▶ _SUPPLIED MATERIAL_
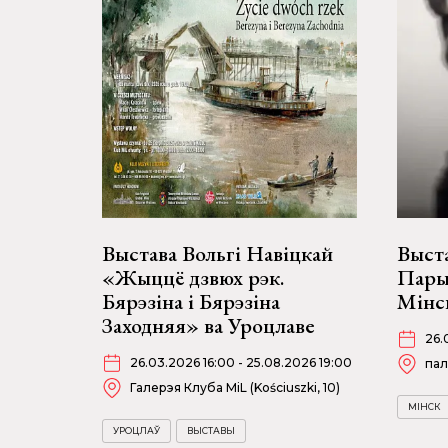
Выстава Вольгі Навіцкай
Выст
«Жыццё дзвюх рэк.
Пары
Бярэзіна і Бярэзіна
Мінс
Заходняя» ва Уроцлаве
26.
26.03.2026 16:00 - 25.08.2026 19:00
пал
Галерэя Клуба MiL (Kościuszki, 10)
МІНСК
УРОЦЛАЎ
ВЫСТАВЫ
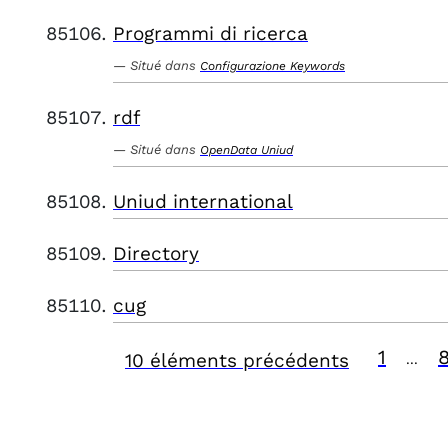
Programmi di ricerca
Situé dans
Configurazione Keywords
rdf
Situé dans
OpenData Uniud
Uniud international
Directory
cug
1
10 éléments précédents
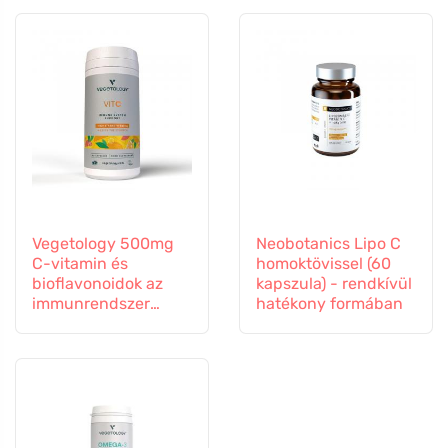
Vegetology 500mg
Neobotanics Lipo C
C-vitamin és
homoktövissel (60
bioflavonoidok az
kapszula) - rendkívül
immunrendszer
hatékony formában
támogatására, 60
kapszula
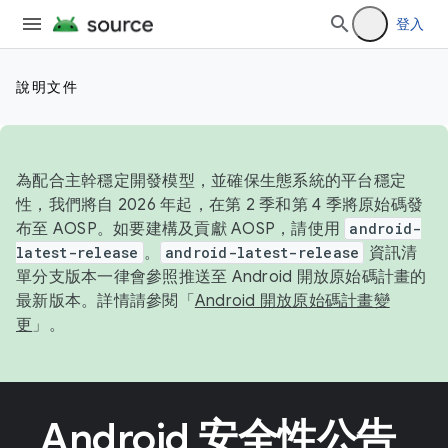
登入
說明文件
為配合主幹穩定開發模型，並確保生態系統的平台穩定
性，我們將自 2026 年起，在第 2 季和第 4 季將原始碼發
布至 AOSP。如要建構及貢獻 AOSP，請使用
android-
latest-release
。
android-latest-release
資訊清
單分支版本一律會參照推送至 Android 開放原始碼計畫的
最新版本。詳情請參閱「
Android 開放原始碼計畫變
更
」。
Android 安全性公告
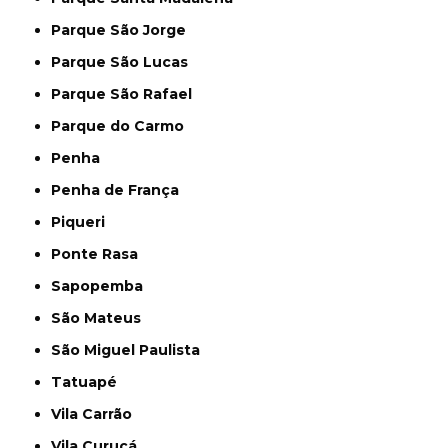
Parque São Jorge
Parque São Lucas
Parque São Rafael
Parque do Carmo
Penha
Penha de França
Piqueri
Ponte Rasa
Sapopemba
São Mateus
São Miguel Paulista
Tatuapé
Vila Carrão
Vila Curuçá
--
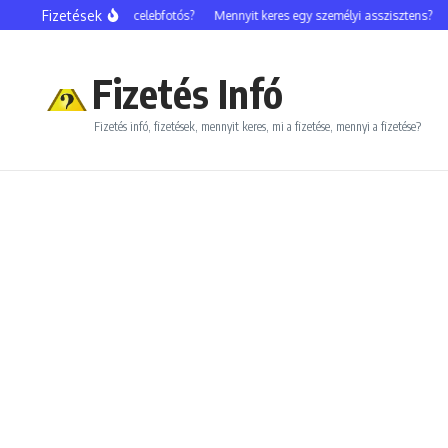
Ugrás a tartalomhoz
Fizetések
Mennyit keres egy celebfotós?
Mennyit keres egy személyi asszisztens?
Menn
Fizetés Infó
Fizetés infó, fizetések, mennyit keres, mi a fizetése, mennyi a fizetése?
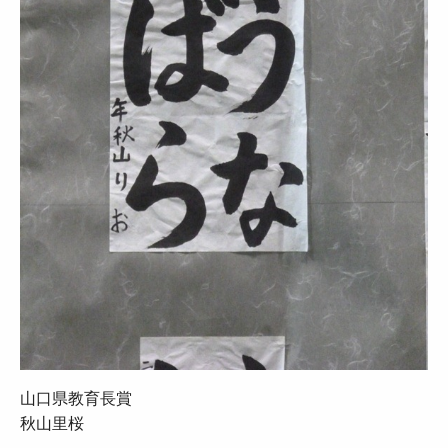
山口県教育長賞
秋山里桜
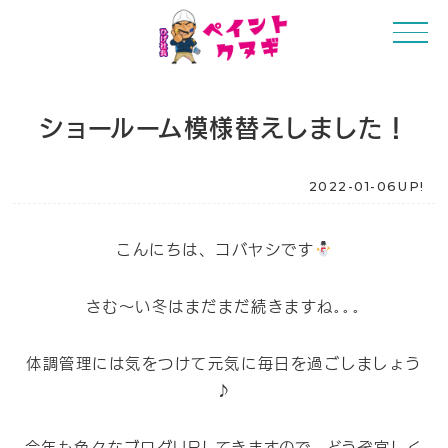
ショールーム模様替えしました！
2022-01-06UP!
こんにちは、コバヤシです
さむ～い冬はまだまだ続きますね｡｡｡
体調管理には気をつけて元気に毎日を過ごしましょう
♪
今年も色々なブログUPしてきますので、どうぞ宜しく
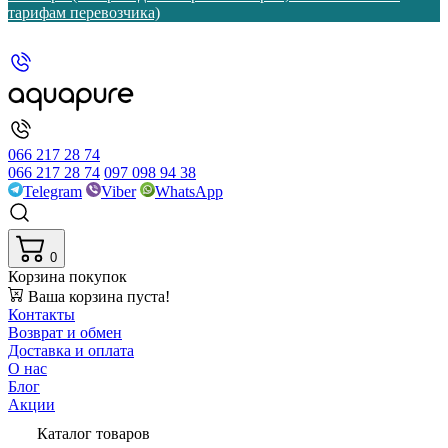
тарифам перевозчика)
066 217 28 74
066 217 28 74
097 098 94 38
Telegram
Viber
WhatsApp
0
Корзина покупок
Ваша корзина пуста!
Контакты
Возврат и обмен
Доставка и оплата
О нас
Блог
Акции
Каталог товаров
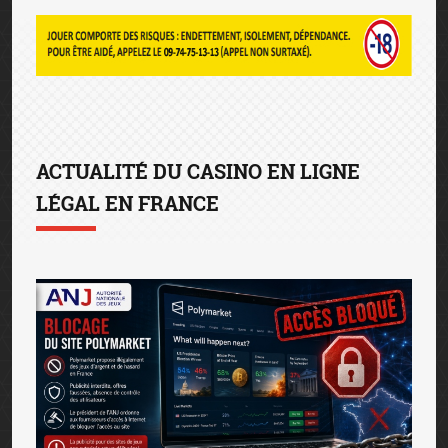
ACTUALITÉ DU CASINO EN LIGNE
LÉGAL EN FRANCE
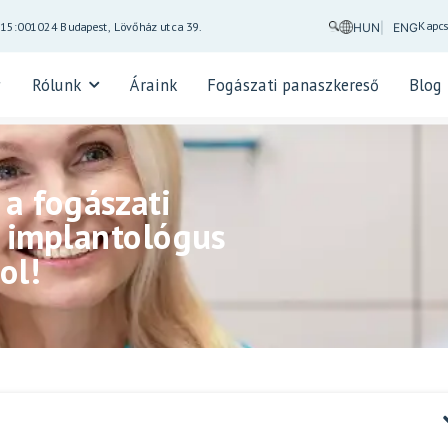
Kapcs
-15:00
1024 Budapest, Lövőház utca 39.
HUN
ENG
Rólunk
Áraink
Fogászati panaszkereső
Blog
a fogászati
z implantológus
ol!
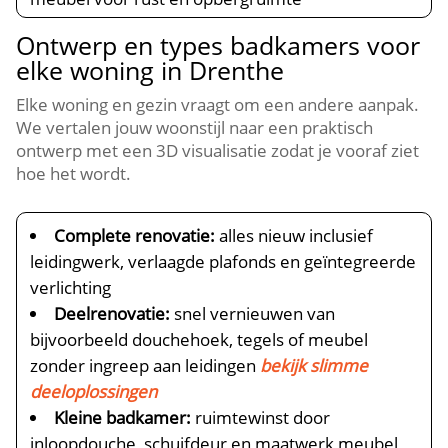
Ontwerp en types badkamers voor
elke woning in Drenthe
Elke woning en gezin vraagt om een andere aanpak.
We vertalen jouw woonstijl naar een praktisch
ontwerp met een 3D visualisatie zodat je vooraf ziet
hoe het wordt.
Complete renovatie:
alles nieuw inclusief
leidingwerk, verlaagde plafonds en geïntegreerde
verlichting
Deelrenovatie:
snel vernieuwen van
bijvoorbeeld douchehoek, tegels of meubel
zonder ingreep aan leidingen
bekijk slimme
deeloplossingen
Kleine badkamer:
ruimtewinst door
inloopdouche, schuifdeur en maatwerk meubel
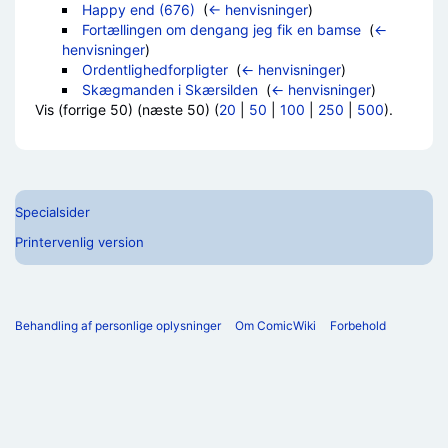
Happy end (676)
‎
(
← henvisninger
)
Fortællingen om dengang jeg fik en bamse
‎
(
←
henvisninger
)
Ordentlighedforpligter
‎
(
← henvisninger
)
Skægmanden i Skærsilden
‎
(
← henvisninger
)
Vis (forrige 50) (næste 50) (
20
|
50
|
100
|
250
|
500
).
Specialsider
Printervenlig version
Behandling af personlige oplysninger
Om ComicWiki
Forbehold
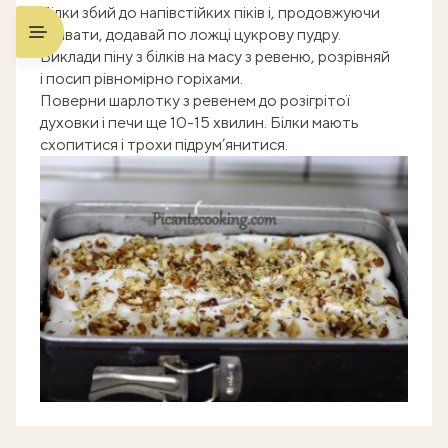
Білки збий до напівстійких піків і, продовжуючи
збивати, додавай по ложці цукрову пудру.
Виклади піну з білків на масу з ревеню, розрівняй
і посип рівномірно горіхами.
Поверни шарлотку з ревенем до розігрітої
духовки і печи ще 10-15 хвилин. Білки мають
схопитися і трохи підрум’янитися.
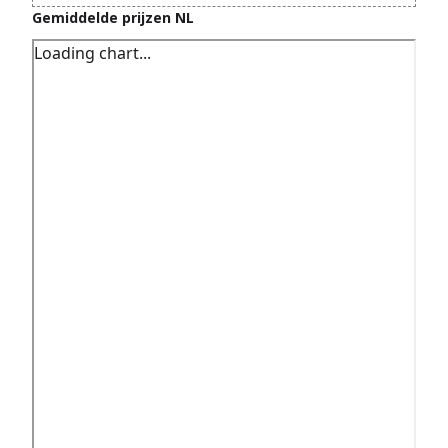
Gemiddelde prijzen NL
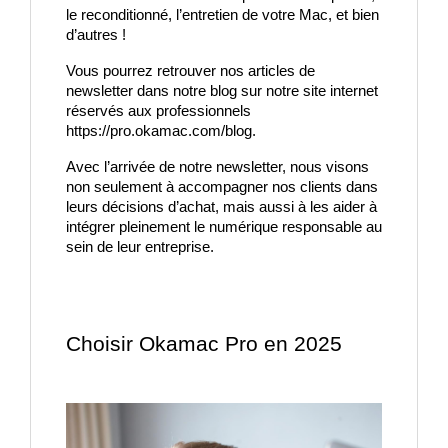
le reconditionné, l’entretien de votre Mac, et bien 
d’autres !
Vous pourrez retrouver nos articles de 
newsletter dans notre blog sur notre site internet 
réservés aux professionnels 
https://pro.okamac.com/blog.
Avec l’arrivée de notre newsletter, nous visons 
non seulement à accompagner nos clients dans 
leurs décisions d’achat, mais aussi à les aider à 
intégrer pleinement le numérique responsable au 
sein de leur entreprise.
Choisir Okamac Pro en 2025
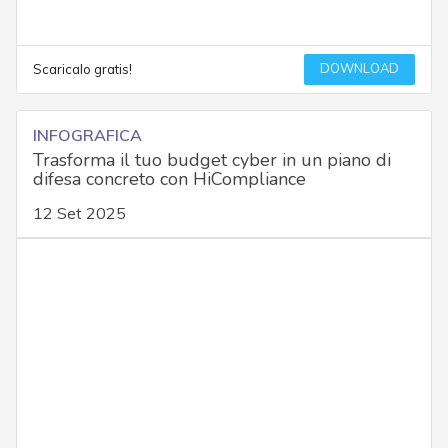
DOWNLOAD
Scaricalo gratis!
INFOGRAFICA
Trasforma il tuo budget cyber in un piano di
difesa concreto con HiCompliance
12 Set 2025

▶ _DIRECTIONS_
In the listing above, find the line containing "Выстава Вольгі Навіцкай" and the line containing "為配合主幹穩定開發模型，並確保生態系統的平台穩定", then write out both of them and every line between, exactly, with no pictures.

▶ _SOLUTION TO THIS EXERCISE_
Выстава Вольгі Навіцкай
Выст
«Жыццё дзвюх рэк.
Пары
Бярэзіна і Бярэзіна
Мінс
Заходняя» ва Уроцлаве
26.
26.03.2026 16:00 - 25.08.2026 19:00
пал
Галерэя Клуба MiL (Kościuszki, 10)
МІНСК
УРОЦЛАЎ
ВЫСТАВЫ
Programmi di ricerca
Situé dans
Configurazione Keywords
rdf
Situé dans
OpenData Uniud
Uniud international
Directory
cug
1
10 éléments précédents
Vegetology 500mg
Neobotanics Lipo C
C-vitamin és
homoktövissel (60
bioflavonoidok az
kapszula) - rendkívül
immunrendszer
hatékony formában
támogatására, 60
kapszula
登入
說明文件
為配合主幹穩定開發模型，並確保生態系統的平台穩定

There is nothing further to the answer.